Hosting: Infrastructure Layer Data Security
LAYER-BY-LAYER ACCESS REVIEW
Like other layers, access to the Infrastructure Layer is restricted based on business need. By implementing a layer-by-layer access review, the right to enter every layer is not granted by default. Access to any particular layer is only granted if there is a specific need to access that specific layer.
MAINTAINING EQUIPMENT IS A PART OF REGULAR OPERATIONS
AWS teams run diagnostics on machines, networks, and backup equipment to ensure they’re in working order now and in an emergency.
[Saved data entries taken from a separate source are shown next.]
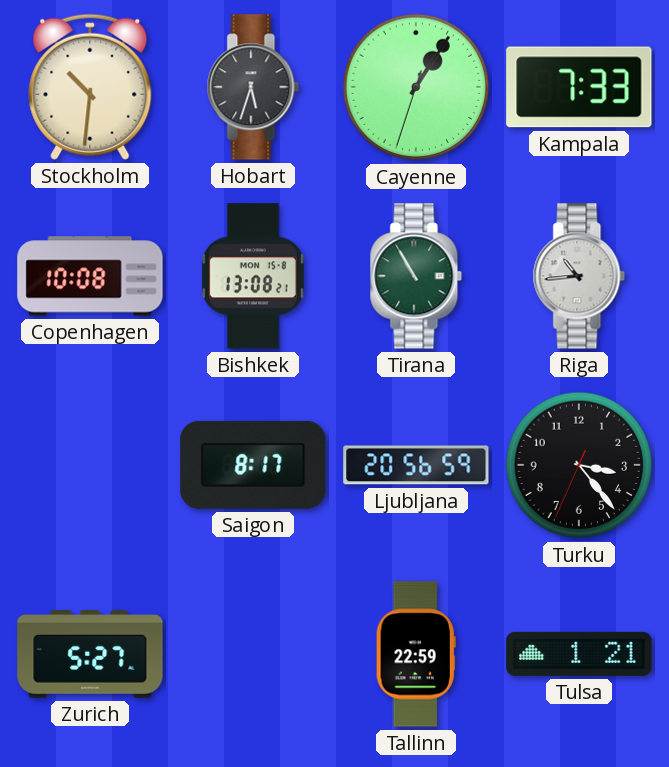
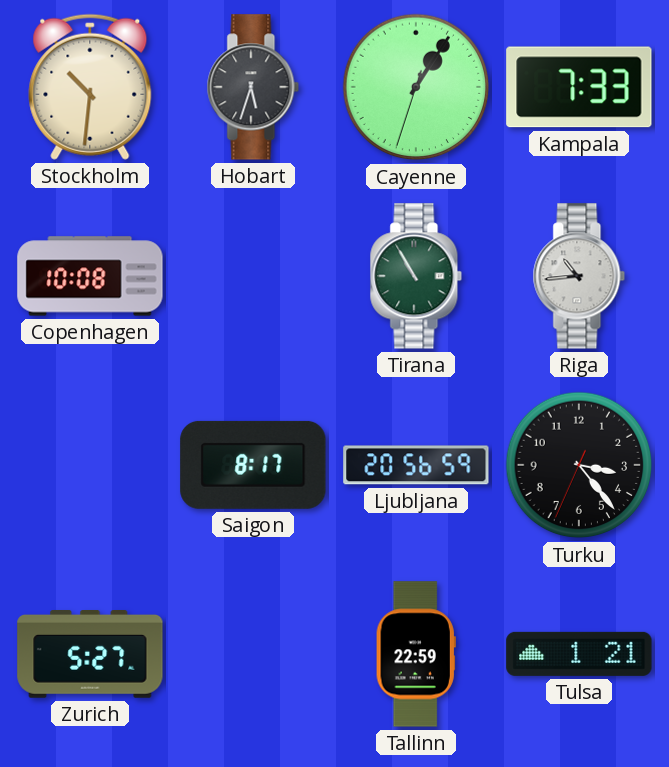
Bishkek: 13:08 -> none
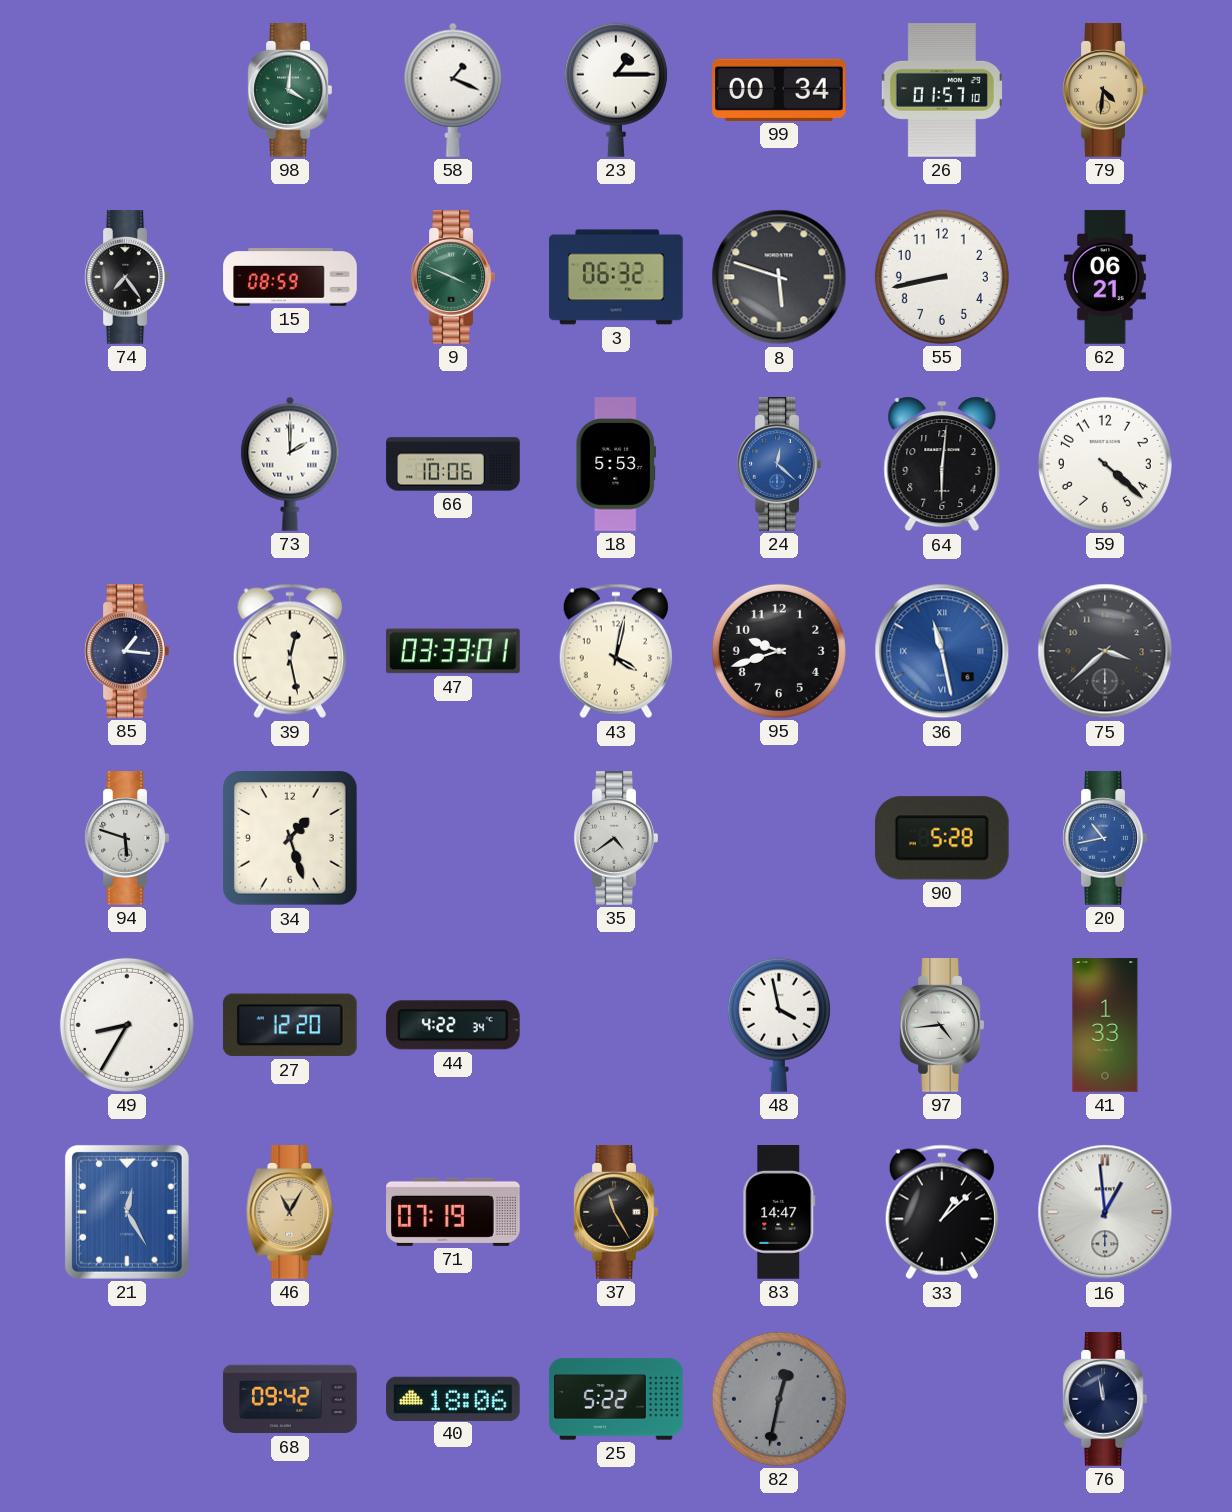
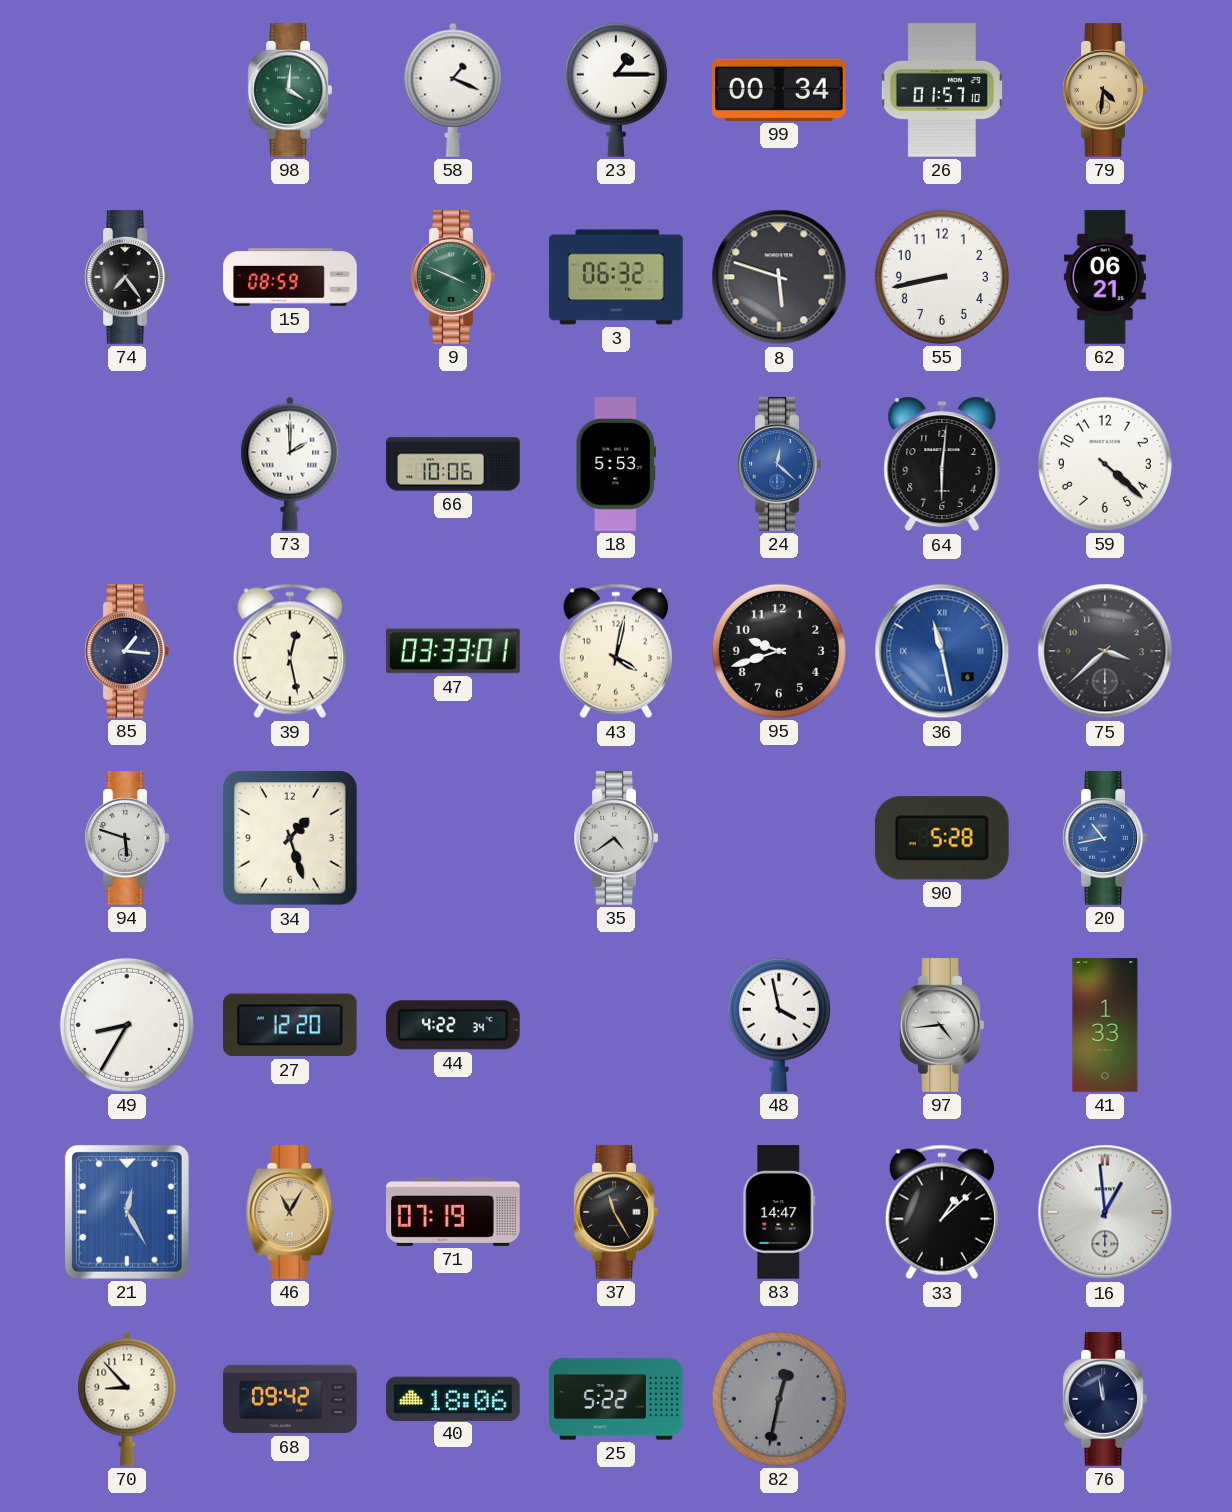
70: none -> 8:53
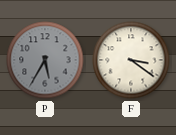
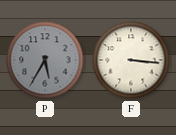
F: 3:21 -> 3:16
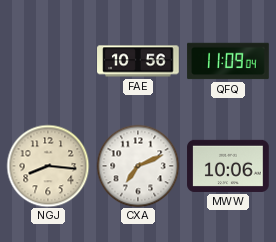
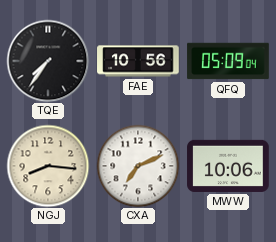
TQE: none -> 7:36
QFQ: 11:09 -> 05:09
Routine maintenance checks on data center equipment and utilities are part of our regular operations.
EMERGENCY-READY BACKUP EQUIPMENT
Water, power, telecommunications, and internet connectivity are designed with redundancy, so we can maintain continuous operations in an emergency. Electrical power systems are designed to be fully redundant so that in the event of a disruption, uninterruptible power supply units can be engaged for certain functions, while generators can provide backup power for the entire facility. People and systems monitor and control the temperature and humidity to prevent overheating, further reducing possible service outages.
Hosting: Data Layer Data Security
TECHNOLOGY AND PEOPLE WORK TOGETHER FOR ADDED SECURITY
There are mandatory procedures to obtain authorization to enter the Data Layer. This includes review and approval of a person’s access application by authorized individuals. Meanwhile, threat and electronic intrusion detection systems monitor and automatically trigger alerts of identified threats or suspicious activity. For example, if a door is held or forced open an alarm is triggered. We deploy security cameras and retain footage in alignment with legal and compliance requirements.
PREVENTING PHYSICAL AND TECHNOLOGICAL INTRUSION
Access points to server rooms are fortified with electronic control devices that require multi-factor authorization. We’re also prepared to prevent technological intrusion. AWS servers can warn employees of any attempts to remove data. In the unlikely event of a breach, the server is automatically disabled.
SERVERS AND MEDIA RECEIVE EXACTING ATTENTION
Media storage devices used to store customer data are classified by AWS as Critical and treated accordingly, as high impact, throughout their life-cycle. We have exacting standards on how to install, service, and eventually destroy the devices when they are no longer useful. When a storage device has reached the end of its useful life, AWS decommissions media using techniques detailed in NIST 800-88. Media that stored customer data is not removed from AWS control until it has been securely decommissioned.
THIRD-PARTY AUDITORS VERIFY OUR PROCEDURES AND SYSTEMS
AWS is audited by external auditors on more than 2,600 requirements throughout the year. When third-party auditors inspect our data centres they do a deep dive to confirm we’re following established rules needed to obtain our security certifications. Depending on the compliance program and its requirements, external auditors may interview AWS employees about how they handle and dispose of media. Auditors may also watch security camera feeds and observe entrances and hallways throughout a data center. And they often examine equipment such as our electronic access control devices and security cameras.